Prostate cancer affects 1 in 8 men in the UK. Treatment options for advanced prostate cancer patients with hormone refractory and metastatic disease are limited and therefore investigations are required to identify novel therapeutic targets. Receptor activity modifying protein 1 (RAMP1) is a vital component for many different G protein-coupled receptors (GPCRs) from the calcitonin peptide family. It also has been linked with the clinical progression of prostate cancer and found to be an important driver of tumour growth in prostate cancer cell lines.
To further investigate the role of RAMP1 in prostate cancer, CRISPR/Cas9 was used to generate RAMP1 knockouts in a PC3 cell line. RAMP1 knockouts were validated using endpoint and quantitative PCR with Sanger sequencing.
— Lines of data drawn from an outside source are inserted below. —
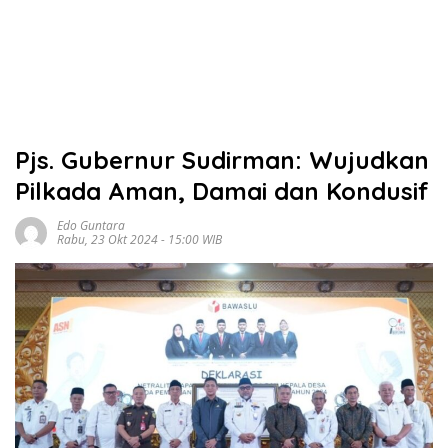
Pjs. Gubernur Sudirman: Wujudkan
Pilkada Aman, Damai dan Kondusif
Edo Guntara
Rabu, 23 Okt 2024 - 15:00 WIB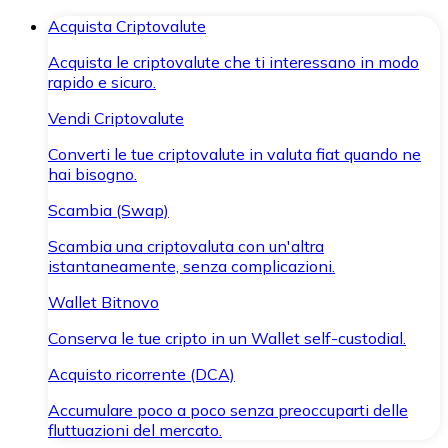
Acquista Criptovalute
Acquista le criptovalute che ti interessano in modo
rapido e sicuro.
Vendi Criptovalute
Converti le tue criptovalute in valuta fiat quando ne
hai bisogno.
Scambia (Swap)
Scambia una criptovaluta con un'altra
istantaneamente, senza complicazioni.
Wallet Bitnovo
Conserva le tue cripto in un Wallet self-custodial.
Acquisto ricorrente (DCA)
Accumulare poco a poco senza preoccuparti delle
fluttuazioni del mercato.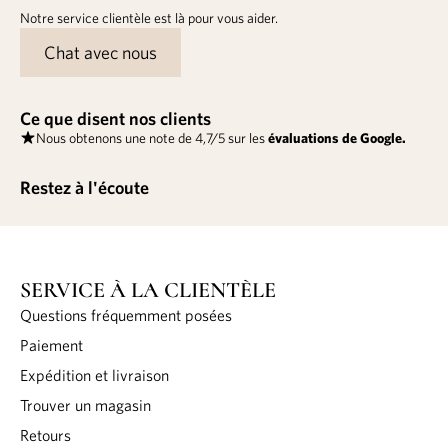
Notre service clientèle est là pour vous aider.
Chat avec nous
Ce que disent nos clients
Nous obtenons une note de 4,7/5 sur les
évaluations de Google.
Restez à l'écoute
SERVICE À LA CLIENTÈLE
Questions fréquemment posées
Paiement
Expédition et livraison
Trouver un magasin
Retours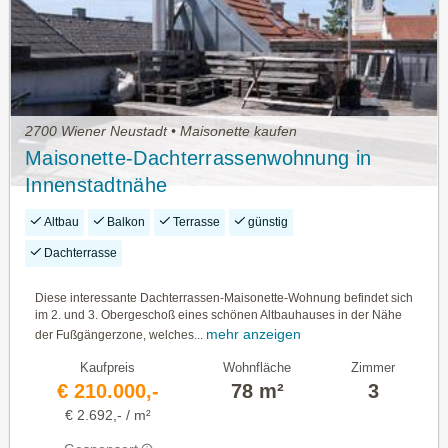
2700 Wiener Neustadt • Maisonette kaufen
Maisonette-Dachterrassenwohnung in
Innenstadtnähe
Altbau
Balkon
Terrasse
günstig
Dachterrasse
Diese interessante Dachterrassen-Maisonette-Wohnung befindet sich
im 2. und 3. Obergeschoß eines schönen Altbauhauses in der Nähe
mehr anzeigen
der Fußgängerzone, welches...
Kaufpreis
Wohnfläche
Zimmer
€ 210.000,-
78 m²
3
€ 2.692,- / m²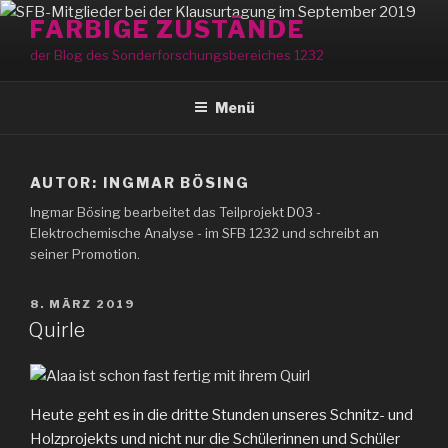
Zum
FARBIGE ZUSTÄNDE
Inhalt
der Blog des Sonderforschungsbereiches 1232
springen
Menü
AUTOR:
INGMAR BÖSING
Ingmar Bösing bearbeitet das Teilprojekt
D03
-
Elektrochemische Analyse - im SFB 1232 und schreibt an
seiner Promotion.
VERÖFFENTLICHT
8. MÄRZ 2019
AM
Quirle
Heute geht es in die dritte Stunden unseres Schnitz- und
Holzprojekts und nicht nur die Schülerinnen und Schüler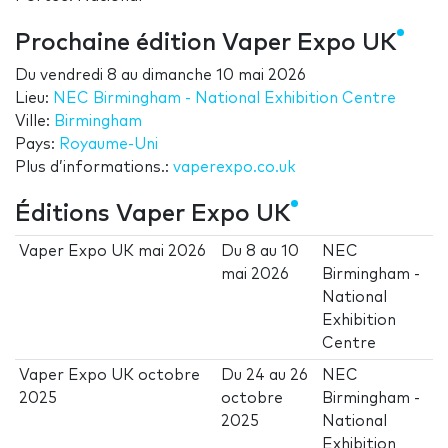
Prochaine édition Vaper Expo UK
Du
vendredi 8
au
dimanche 10 mai 2026
Lieu:
NEC Birmingham - National Exhibition Centre
Ville:
Birmingham
Pays:
Royaume-Uni
Plus d’informations.:
vaperexpo.co.uk
Éditions Vaper Expo UK
Vaper Expo UK mai 2026
Du
8
au
10
NEC
mai 2026
Birmingham -
National
Exhibition
Centre
Vaper Expo UK octobre
Du
24
au
26
NEC
2025
octobre
Birmingham -
2025
National
Exhibition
These RAMP1 knockouts were then tested in vitro and showed to have significant reductions in cell viability, invasion, adhesion and colony formation abilities. Increased levels of apoptosis were also found in RAMP1 knockouts. In vivo, deletion of RAMP1 resulted in almost complete inhibition of subcutaneous tumour growth. Immunohistochemistry staining revealed no differences in markers for Ki67 and CD31, respectively suggesting alternative causes for tumour growth inhibition. Treatment with human CGRP antagonists had no effect on tumour growth. These results may suggest that RAMP1 is acting in a CGRP-independent manner. Analysis of downstream signaling pathways in RAMP1 KO cells also revealed an association with Akt and STAT3.
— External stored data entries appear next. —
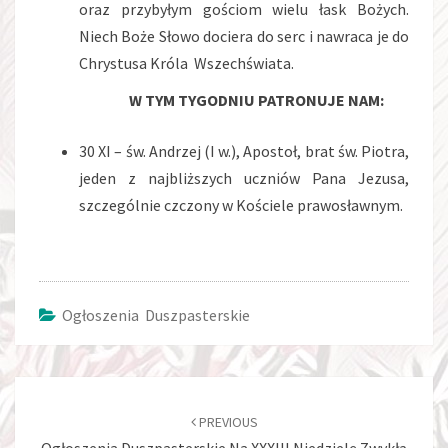
oraz przybyłym gościom wielu łask Bożych.
Niech Boże Słowo dociera do serc i nawraca je do
Chrystusa Króla Wszechświata.
W TYM TYGODNIU PATRONUJE NAM:
30 XI – św. Andrzej (I w.), Apostoł, brat św. Piotra,
jeden z najbliższych uczniów Pana Jezusa,
szczególnie czczony w Kościele prawosławnym.
Ogłoszenia Duszpasterskie
Post
navigation
PREVIOUS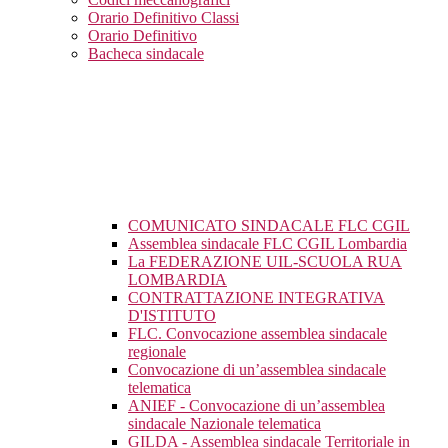
Orario Definitivo Classi
Orario Definitivo
Bacheca sindacale
COMUNICATO SINDACALE FLC CGIL
Assemblea sindacale FLC CGIL Lombardia
La FEDERAZIONE UIL-SCUOLA RUA
LOMBARDIA
CONTRATTAZIONE INTEGRATIVA
D'ISTITUTO
FLC. Convocazione assemblea sindacale
regionale
Convocazione di un’assemblea sindacale
telematica
ANIEF - Convocazione di un’assemblea
sindacale Nazionale telematica
GILDA - Assemblea sindacale Territoriale in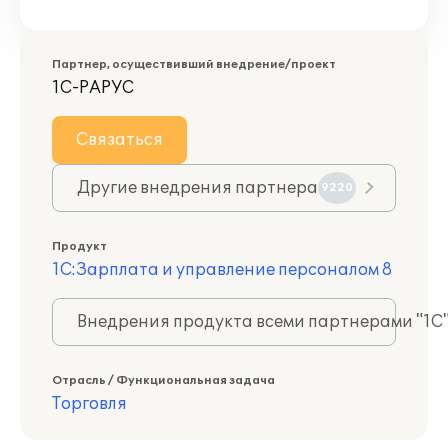
Партнер, осуществивший внедрение/проект
1С-РАРУС
Связаться
Другие внедрения партнера
9220
Продукт
1С:Зарплата и управление персоналом 8
Внедрения продукта всеми партнерами "1С
Отрасль / Функциональная задача
Торговля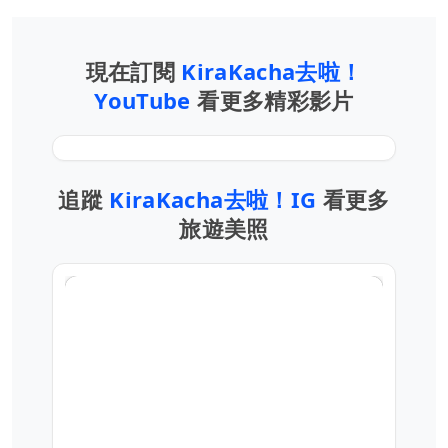
現在訂閱
KiraKacha去啦！
YouTube
看更多精彩影片
追蹤
KiraKacha去啦！IG
看更多
旅遊美照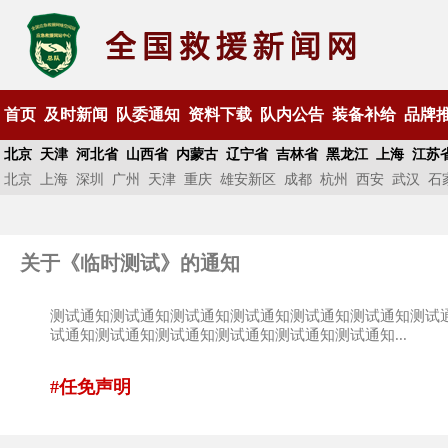
首页
及时新闻
队委通知
资料下载
队内公告
装备补给
品牌
北京
天津
河北省
山西省
内蒙古
辽宁省
吉林省
黑龙江
上海
江苏
北京
上海
深圳
广州
天津
重庆
雄安新区
成都
杭州
西安
武汉
石
关于《临时测试》的通知
测试通知测试通知测试通知测试通知测试通知测试通知测试
试通知测试通知测试通知测试通知测试通知测试通知...
#任免声明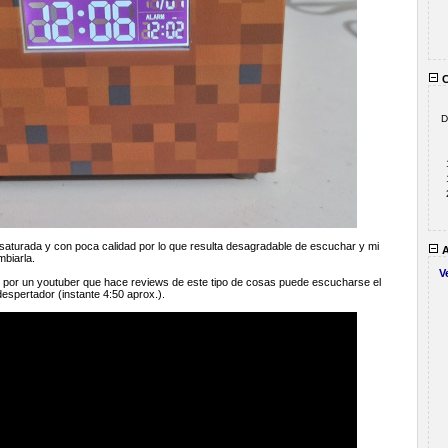
C
D
aturada y con poca calidad por lo que resulta desagradable de escuchar y mi
A
mbiarla.
V
o por un youtuber que hace reviews de este tipo de cosas puede escucharse el
despertador (instante 4:50 aprox.).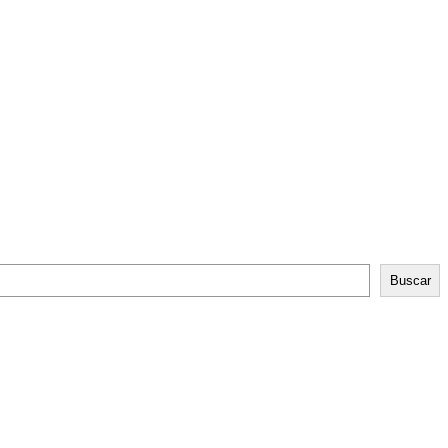
Buscar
These results show that RAMP1 may be vital for the survival of aggressive prostate cancer cells and that this protein plays an important role in the development of tumour growth. Although it remains unknown through which mechanism RAMP1 is promoting prostate cancer, the dysregulation of phosphorylated Akt and STAT3 implicates RAMP1 as an important instigator of oncogenic pathways associated with promoting hormone refractory and metastatic prostate cancer. Future investigations may focus on which GPCR RAMP1 is acting with to promote prostate cancer and whether this receptor protein can be targeted therapeutically to aid advanced prostate cancer patients.